Once memory use goes above ~2.5 gigs on 32 bit machines, nodes will start failing due to bad allocations and all sorts of general hell breaks loose.
How many timeslots/channels are you using? With 10 unknows and large domains (on the order of 1000 timeslots/50 channels, etc.), memory use can be a huge problem. In the meantime, the only way to conserve memory is to reduce domain size:
try playing with tile_size, if you solve for, say, 50 or 100 timeslots at a time, it ought to work fine (it would also be interesting to see how stable the flux solutions would be between each tile.)
use fewer channels.
Also, I suggest you read the SmartCaching page in the wiki, this will help you understand where exactly your memory is going. Basically, caching per-baseline is the killer. When you solve for fluxes only, smart caching will end up as per-baseline unless told otherwise (see wiki for telling it otherwise), however, as soon as you have at least one station-dependant parameter in your solvables, it's no longer an issue since caches move up the tree to station-dependant branches.

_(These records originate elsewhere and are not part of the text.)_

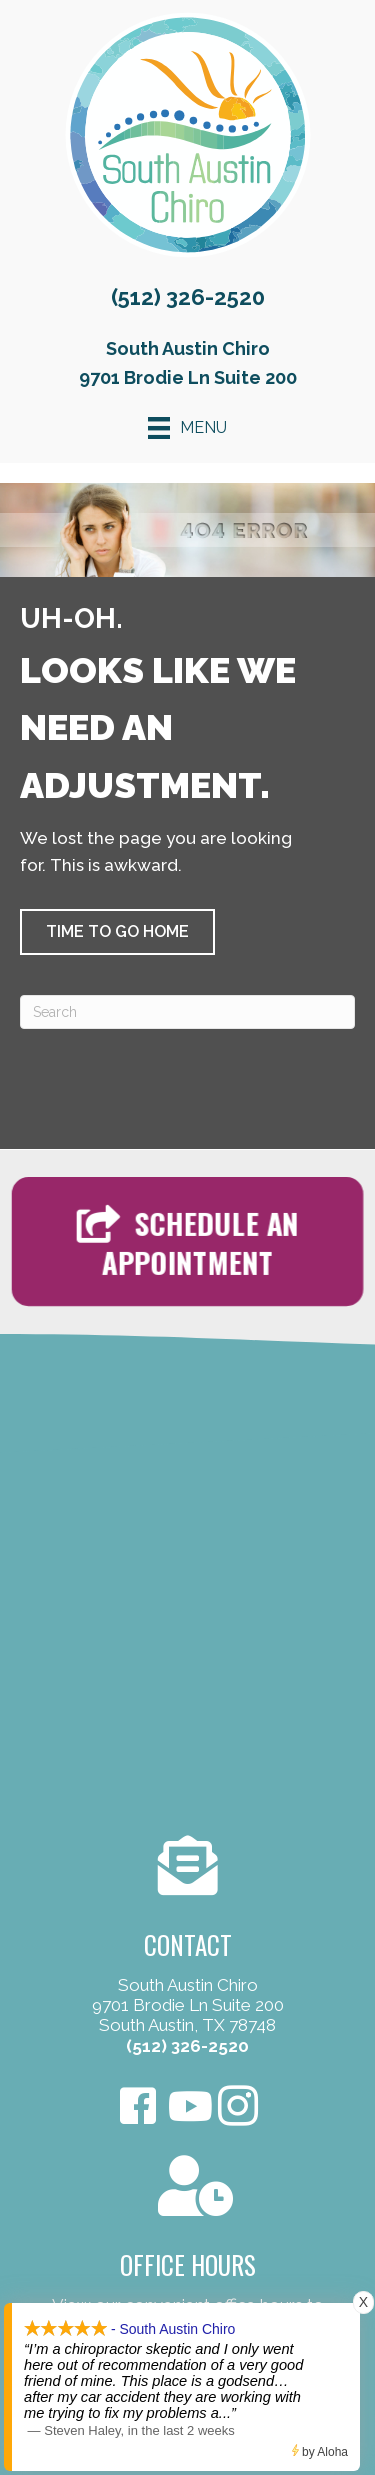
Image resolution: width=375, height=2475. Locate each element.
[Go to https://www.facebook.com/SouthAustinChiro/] (138, 2108)
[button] (117, 932)
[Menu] (187, 428)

(NB: no longer true. At the moment the solver has effectively an extra internal per-baseline cache. This is an atavism. As soon as Michiel eliminates it, we'll all breathe a lot easier.)
My contention is that we should be able to handle "WSRT-sized" trees on one machine. Basically, if memory is a problem while CPU time isn't, then your application isn't using resources in a balanced way. In the case of trees, you can trade off memory vs. cpu by manipulating caching parameters.